Every line of the records below from the line with "شخص پادشاه که" up to and including the line with "norwoodinnwi.com" must be reproduced exactly, and no line outside that range.

-- RECORDS TO PROCESS follows --

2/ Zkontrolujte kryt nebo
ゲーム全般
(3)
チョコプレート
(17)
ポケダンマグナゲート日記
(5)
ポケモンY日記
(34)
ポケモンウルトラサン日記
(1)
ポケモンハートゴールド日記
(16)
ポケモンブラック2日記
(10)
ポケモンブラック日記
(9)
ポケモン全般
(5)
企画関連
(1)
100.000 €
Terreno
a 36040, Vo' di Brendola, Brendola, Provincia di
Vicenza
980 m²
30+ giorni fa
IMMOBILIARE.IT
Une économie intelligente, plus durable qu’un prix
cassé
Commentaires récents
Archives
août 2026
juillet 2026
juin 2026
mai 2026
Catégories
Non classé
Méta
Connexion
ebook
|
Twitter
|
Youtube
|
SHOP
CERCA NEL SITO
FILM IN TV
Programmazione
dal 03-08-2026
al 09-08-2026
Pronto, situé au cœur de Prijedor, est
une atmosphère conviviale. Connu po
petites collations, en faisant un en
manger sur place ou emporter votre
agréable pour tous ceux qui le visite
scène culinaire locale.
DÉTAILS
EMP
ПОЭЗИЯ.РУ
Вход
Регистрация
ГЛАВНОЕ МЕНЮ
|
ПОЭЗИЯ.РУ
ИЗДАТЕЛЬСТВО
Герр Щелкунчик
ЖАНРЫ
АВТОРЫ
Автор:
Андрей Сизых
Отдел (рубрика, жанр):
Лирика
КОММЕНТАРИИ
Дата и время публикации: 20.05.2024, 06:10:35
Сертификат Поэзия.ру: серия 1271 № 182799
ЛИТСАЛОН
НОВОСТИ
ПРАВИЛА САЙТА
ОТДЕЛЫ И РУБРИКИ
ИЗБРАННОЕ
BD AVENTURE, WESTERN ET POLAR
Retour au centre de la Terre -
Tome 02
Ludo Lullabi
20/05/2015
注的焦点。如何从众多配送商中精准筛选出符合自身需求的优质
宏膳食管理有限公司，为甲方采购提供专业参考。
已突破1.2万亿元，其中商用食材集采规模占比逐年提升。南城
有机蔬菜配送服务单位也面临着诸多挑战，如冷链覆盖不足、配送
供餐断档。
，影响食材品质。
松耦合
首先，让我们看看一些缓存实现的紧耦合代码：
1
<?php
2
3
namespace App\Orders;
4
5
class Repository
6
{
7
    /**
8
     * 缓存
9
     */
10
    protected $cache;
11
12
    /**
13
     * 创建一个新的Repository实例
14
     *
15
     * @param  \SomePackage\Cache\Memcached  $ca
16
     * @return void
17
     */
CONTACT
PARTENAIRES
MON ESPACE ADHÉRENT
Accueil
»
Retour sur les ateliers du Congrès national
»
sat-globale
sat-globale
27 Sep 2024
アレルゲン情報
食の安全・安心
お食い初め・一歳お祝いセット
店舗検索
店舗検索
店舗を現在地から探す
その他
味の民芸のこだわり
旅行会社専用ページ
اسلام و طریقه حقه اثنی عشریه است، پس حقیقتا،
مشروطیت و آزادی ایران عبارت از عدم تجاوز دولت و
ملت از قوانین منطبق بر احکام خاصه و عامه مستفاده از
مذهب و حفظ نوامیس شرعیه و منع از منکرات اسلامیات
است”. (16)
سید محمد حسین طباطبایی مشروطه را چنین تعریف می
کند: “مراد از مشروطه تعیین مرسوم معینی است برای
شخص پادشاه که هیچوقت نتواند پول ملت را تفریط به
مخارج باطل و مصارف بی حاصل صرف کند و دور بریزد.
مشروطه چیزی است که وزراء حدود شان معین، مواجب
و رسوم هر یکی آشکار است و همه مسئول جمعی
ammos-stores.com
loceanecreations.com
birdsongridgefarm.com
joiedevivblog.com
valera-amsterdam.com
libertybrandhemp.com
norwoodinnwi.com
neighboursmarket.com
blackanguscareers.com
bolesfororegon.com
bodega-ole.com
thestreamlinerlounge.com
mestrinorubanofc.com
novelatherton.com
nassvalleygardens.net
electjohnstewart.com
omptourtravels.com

-- RECORDS TO PROCESS concluded --

TASK RESULT =
شخص پادشاه که هیچوقت نتواند پول ملت را تفریط به
مخارج باطل و مصارف بی حاصل صرف کند و دور بریزد.
مشروطه چیزی است که وزراء حدود شان معین، مواجب
و رسوم هر یکی آشکار است و همه مسئول جمعی
ammos-stores.com
loceanecreations.com
birdsongridgefarm.com
joiedevivblog.com
valera-amsterdam.com
libertybrandhemp.com
norwoodinnwi.com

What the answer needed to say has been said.